Activity
An exact reproduction of all the entries is the expected answer.
===============
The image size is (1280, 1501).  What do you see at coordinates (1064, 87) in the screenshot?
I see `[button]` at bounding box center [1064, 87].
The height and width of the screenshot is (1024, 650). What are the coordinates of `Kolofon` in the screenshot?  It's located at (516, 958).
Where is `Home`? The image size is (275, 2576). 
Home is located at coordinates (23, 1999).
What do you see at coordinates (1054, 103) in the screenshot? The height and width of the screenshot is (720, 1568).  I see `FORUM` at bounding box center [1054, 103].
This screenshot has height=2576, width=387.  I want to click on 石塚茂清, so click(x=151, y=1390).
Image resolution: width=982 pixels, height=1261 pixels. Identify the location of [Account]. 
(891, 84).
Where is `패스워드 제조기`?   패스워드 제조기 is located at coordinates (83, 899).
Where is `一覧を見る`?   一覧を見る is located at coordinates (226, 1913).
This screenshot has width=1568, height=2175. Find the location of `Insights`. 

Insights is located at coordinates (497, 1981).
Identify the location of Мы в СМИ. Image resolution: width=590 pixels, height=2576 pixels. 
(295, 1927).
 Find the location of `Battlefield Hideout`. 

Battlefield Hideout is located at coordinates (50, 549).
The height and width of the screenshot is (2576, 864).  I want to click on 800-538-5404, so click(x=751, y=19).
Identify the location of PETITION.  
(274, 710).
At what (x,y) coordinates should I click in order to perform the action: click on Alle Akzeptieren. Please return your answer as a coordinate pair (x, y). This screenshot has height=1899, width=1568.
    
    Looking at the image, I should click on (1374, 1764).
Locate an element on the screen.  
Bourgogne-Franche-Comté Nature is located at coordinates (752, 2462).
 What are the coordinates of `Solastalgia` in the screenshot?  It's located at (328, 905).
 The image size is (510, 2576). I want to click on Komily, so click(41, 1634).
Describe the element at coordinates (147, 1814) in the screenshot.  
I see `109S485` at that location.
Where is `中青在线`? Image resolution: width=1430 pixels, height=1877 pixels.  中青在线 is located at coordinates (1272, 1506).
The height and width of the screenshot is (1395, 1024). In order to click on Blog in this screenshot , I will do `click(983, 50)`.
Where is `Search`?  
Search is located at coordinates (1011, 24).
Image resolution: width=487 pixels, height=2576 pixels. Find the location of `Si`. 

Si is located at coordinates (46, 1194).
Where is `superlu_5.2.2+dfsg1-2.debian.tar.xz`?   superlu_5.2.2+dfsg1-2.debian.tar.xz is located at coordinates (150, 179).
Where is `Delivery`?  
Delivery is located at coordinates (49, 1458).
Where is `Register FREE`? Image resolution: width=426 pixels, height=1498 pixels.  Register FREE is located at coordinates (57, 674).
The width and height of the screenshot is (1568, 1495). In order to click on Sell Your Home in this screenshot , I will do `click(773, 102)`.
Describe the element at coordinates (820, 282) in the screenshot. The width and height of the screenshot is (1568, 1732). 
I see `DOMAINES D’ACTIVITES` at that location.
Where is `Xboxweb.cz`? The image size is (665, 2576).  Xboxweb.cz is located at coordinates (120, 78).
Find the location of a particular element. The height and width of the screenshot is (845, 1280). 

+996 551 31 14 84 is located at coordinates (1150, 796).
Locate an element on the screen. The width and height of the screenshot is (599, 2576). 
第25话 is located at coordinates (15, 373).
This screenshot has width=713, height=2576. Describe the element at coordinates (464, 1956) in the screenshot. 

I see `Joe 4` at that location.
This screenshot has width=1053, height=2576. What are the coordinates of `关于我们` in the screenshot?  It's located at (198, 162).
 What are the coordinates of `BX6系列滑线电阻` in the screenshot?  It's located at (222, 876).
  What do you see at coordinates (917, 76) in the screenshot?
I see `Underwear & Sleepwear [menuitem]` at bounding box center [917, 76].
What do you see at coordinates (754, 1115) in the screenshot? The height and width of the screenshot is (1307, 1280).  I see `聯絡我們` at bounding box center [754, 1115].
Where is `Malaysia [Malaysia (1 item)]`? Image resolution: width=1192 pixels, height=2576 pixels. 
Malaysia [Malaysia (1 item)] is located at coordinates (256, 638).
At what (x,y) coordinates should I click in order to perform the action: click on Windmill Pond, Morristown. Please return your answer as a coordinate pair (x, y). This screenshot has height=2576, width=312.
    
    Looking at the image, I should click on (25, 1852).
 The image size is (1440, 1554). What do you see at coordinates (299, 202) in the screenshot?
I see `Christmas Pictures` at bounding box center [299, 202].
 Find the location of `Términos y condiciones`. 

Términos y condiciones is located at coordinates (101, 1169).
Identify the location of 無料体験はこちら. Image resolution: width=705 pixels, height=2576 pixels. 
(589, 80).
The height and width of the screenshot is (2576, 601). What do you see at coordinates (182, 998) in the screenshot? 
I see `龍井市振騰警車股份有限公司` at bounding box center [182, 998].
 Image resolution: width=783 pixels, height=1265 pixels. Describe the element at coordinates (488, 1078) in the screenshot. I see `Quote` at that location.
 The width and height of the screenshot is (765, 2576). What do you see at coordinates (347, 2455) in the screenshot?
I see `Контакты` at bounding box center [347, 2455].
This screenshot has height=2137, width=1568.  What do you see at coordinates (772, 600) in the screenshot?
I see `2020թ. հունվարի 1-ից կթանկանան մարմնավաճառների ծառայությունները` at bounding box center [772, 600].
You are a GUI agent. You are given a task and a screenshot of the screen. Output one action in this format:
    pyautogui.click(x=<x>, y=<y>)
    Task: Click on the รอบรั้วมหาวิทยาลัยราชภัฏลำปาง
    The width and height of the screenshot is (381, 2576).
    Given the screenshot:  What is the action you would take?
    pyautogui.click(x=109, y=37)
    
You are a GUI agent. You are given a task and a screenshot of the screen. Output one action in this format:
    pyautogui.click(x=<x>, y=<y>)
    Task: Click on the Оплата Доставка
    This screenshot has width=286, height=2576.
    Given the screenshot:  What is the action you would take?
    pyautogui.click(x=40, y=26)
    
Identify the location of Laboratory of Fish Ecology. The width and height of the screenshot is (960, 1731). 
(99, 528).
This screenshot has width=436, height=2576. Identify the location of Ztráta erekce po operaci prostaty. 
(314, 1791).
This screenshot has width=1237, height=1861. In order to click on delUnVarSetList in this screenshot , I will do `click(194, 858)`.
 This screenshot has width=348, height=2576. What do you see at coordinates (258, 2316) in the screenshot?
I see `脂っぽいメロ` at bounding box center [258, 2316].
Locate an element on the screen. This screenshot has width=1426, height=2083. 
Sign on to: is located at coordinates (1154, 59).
===============
Output of the task
The image size is (1280, 1501).  What do you see at coordinates (1064, 87) in the screenshot?
I see `[button]` at bounding box center [1064, 87].
The height and width of the screenshot is (1024, 650). What are the coordinates of `Kolofon` in the screenshot?  It's located at (516, 958).
Where is `Home`? The image size is (275, 2576). 
Home is located at coordinates (23, 1999).
What do you see at coordinates (1054, 103) in the screenshot? The height and width of the screenshot is (720, 1568).  I see `FORUM` at bounding box center [1054, 103].
This screenshot has height=2576, width=387.  I want to click on 石塚茂清, so click(x=151, y=1390).
Image resolution: width=982 pixels, height=1261 pixels. Identify the location of [Account]. 
(891, 84).
Where is `패스워드 제조기`?   패스워드 제조기 is located at coordinates (83, 899).
Where is `一覧を見る`?   一覧を見る is located at coordinates (226, 1913).
This screenshot has width=1568, height=2175. Find the location of `Insights`. 

Insights is located at coordinates (497, 1981).
Identify the location of Мы в СМИ. Image resolution: width=590 pixels, height=2576 pixels. 
(295, 1927).
 Find the location of `Battlefield Hideout`. 

Battlefield Hideout is located at coordinates (50, 549).
The height and width of the screenshot is (2576, 864).  I want to click on 800-538-5404, so click(x=751, y=19).
Identify the location of PETITION.  
(274, 710).
At what (x,y) coordinates should I click in order to perform the action: click on Alle Akzeptieren. Please return your answer as a coordinate pair (x, y). This screenshot has height=1899, width=1568.
    
    Looking at the image, I should click on (1374, 1764).
Locate an element on the screen.  
Bourgogne-Franche-Comté Nature is located at coordinates (752, 2462).
 What are the coordinates of `Solastalgia` in the screenshot?  It's located at (328, 905).
 The image size is (510, 2576). I want to click on Komily, so click(41, 1634).
Describe the element at coordinates (147, 1814) in the screenshot.  
I see `109S485` at that location.
Where is `中青在线`? Image resolution: width=1430 pixels, height=1877 pixels.  中青在线 is located at coordinates (1272, 1506).
The height and width of the screenshot is (1395, 1024). In order to click on Blog in this screenshot , I will do `click(983, 50)`.
Where is `Search`?  
Search is located at coordinates (1011, 24).
Image resolution: width=487 pixels, height=2576 pixels. Find the location of `Si`. 

Si is located at coordinates (46, 1194).
Where is `superlu_5.2.2+dfsg1-2.debian.tar.xz`?   superlu_5.2.2+dfsg1-2.debian.tar.xz is located at coordinates (150, 179).
Where is `Delivery`?  
Delivery is located at coordinates (49, 1458).
Where is `Register FREE`? Image resolution: width=426 pixels, height=1498 pixels.  Register FREE is located at coordinates (57, 674).
The width and height of the screenshot is (1568, 1495). In order to click on Sell Your Home in this screenshot , I will do `click(773, 102)`.
Describe the element at coordinates (820, 282) in the screenshot. The width and height of the screenshot is (1568, 1732). 
I see `DOMAINES D’ACTIVITES` at that location.
Where is `Xboxweb.cz`? The image size is (665, 2576).  Xboxweb.cz is located at coordinates (120, 78).
Find the location of a particular element. The height and width of the screenshot is (845, 1280). 

+996 551 31 14 84 is located at coordinates (1150, 796).
Locate an element on the screen. The width and height of the screenshot is (599, 2576). 
第25话 is located at coordinates (15, 373).
This screenshot has width=713, height=2576. Describe the element at coordinates (464, 1956) in the screenshot. 

I see `Joe 4` at that location.
This screenshot has width=1053, height=2576. What are the coordinates of `关于我们` in the screenshot?  It's located at (198, 162).
 What are the coordinates of `BX6系列滑线电阻` in the screenshot?  It's located at (222, 876).
  What do you see at coordinates (917, 76) in the screenshot?
I see `Underwear & Sleepwear [menuitem]` at bounding box center [917, 76].
What do you see at coordinates (754, 1115) in the screenshot? The height and width of the screenshot is (1307, 1280).  I see `聯絡我們` at bounding box center [754, 1115].
Where is `Malaysia [Malaysia (1 item)]`? Image resolution: width=1192 pixels, height=2576 pixels. 
Malaysia [Malaysia (1 item)] is located at coordinates (256, 638).
At what (x,y) coordinates should I click in order to perform the action: click on Windmill Pond, Morristown. Please return your answer as a coordinate pair (x, y). This screenshot has height=2576, width=312.
    
    Looking at the image, I should click on (25, 1852).
 The image size is (1440, 1554). What do you see at coordinates (299, 202) in the screenshot?
I see `Christmas Pictures` at bounding box center [299, 202].
 Find the location of `Términos y condiciones`. 

Términos y condiciones is located at coordinates (101, 1169).
Identify the location of 無料体験はこちら. Image resolution: width=705 pixels, height=2576 pixels. 
(589, 80).
The height and width of the screenshot is (2576, 601). What do you see at coordinates (182, 998) in the screenshot? 
I see `龍井市振騰警車股份有限公司` at bounding box center [182, 998].
 Image resolution: width=783 pixels, height=1265 pixels. Describe the element at coordinates (488, 1078) in the screenshot. I see `Quote` at that location.
 The width and height of the screenshot is (765, 2576). What do you see at coordinates (347, 2455) in the screenshot?
I see `Контакты` at bounding box center [347, 2455].
This screenshot has height=2137, width=1568.  What do you see at coordinates (772, 600) in the screenshot?
I see `2020թ. հունվարի 1-ից կթանկանան մարմնավաճառների ծառայությունները` at bounding box center [772, 600].
You are a GUI agent. You are given a task and a screenshot of the screen. Output one action in this format:
    pyautogui.click(x=<x>, y=<y>)
    Task: Click on the รอบรั้วมหาวิทยาลัยราชภัฏลำปาง
    The width and height of the screenshot is (381, 2576).
    Given the screenshot:  What is the action you would take?
    pyautogui.click(x=109, y=37)
    
You are a GUI agent. You are given a task and a screenshot of the screen. Output one action in this format:
    pyautogui.click(x=<x>, y=<y>)
    Task: Click on the Оплата Доставка
    This screenshot has width=286, height=2576.
    Given the screenshot:  What is the action you would take?
    pyautogui.click(x=40, y=26)
    
Identify the location of Laboratory of Fish Ecology. The width and height of the screenshot is (960, 1731). 
(99, 528).
This screenshot has width=436, height=2576. Identify the location of Ztráta erekce po operaci prostaty. 
(314, 1791).
This screenshot has width=1237, height=1861. In order to click on delUnVarSetList in this screenshot , I will do `click(194, 858)`.
 This screenshot has width=348, height=2576. What do you see at coordinates (258, 2316) in the screenshot?
I see `脂っぽいメロ` at bounding box center [258, 2316].
Locate an element on the screen. This screenshot has width=1426, height=2083. 
Sign on to: is located at coordinates (1154, 59).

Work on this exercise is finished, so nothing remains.